Graveslab, Fethard, Co. Tipperary

Co. Tipperary |

Tombs & Memorials

Graveslab, Fethard, Co. Tipperary

Lying flat in the porch of Holy Trinity Church of Ireland in Fethard, Co. Tipperary, a medieval limestone graveslab passes underfoot almost without announcement.

It spent centuries buried roughly half a metre beneath the churchyard soil, close to the ruins of the Lady Chapel, before being lifted to its current position in October 1928. That it survived so well is partly a matter of good fortune and partly one of geology; limestone takes carving cleanly, and this slab, at nearly two metres long and a shade under three-quarters of a metre wide, offered a generous surface for whoever commissioned it.

The decoration is precise and deliberate. A seven-armed segmental-headed cross, its terminals shaped into fleur-de-lis, rises in relief from the stone. The cross-shaft is articulated by knops, a decorative swelling or bulge used to mark the junction between shaft and cross-head, with a two-barred knop beneath the cross-head and a three-barred knop at the base, where the shaft meets a carved pillar-base form. Around the border, in Black Letter script, the Latin inscription reads: here lies Edmund, son of John Everard, who died on the sixth day of the month of March, in the year 1508; on whose soul may God have mercy. Amen. The translation and transcription were published by O'Leary in 1928, and the slab belongs to the medieval parish church of St John the Baptist, the building that became the Church of Ireland's Holy Trinity. The Everards were an Anglo-Norman family settled in Tipperary, and a commemorative slab of this quality, with its careful iconography and formal Latin border, points to a family of some standing marking a death with appropriate formality.

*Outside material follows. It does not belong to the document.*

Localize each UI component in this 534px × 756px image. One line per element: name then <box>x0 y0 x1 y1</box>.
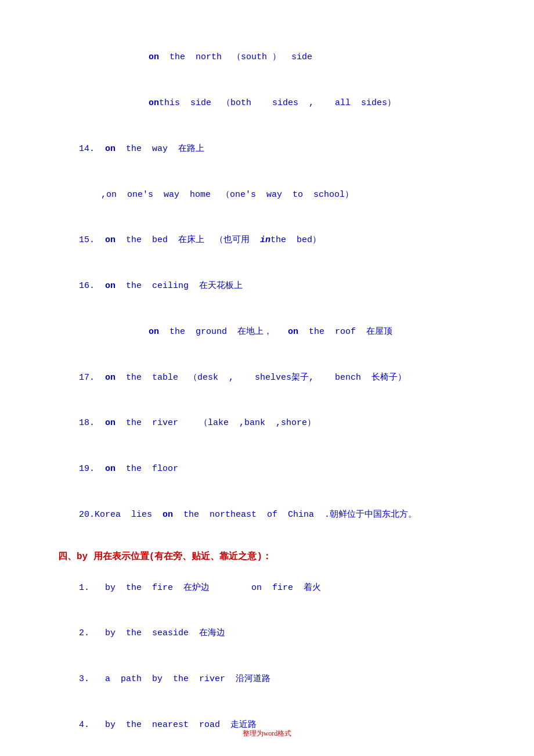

The slab is accessible within the church porch, which means it can be seen without entering the main building. The chamfered edge, a bevelled border cut at an angle to give the slab a slightly finished profile, is visible if you crouch to look at the stonework in low light. The carved relief is shallow in places, so positioning yourself to catch raking light from the side helps pick out the full detail of the cross and its terminals.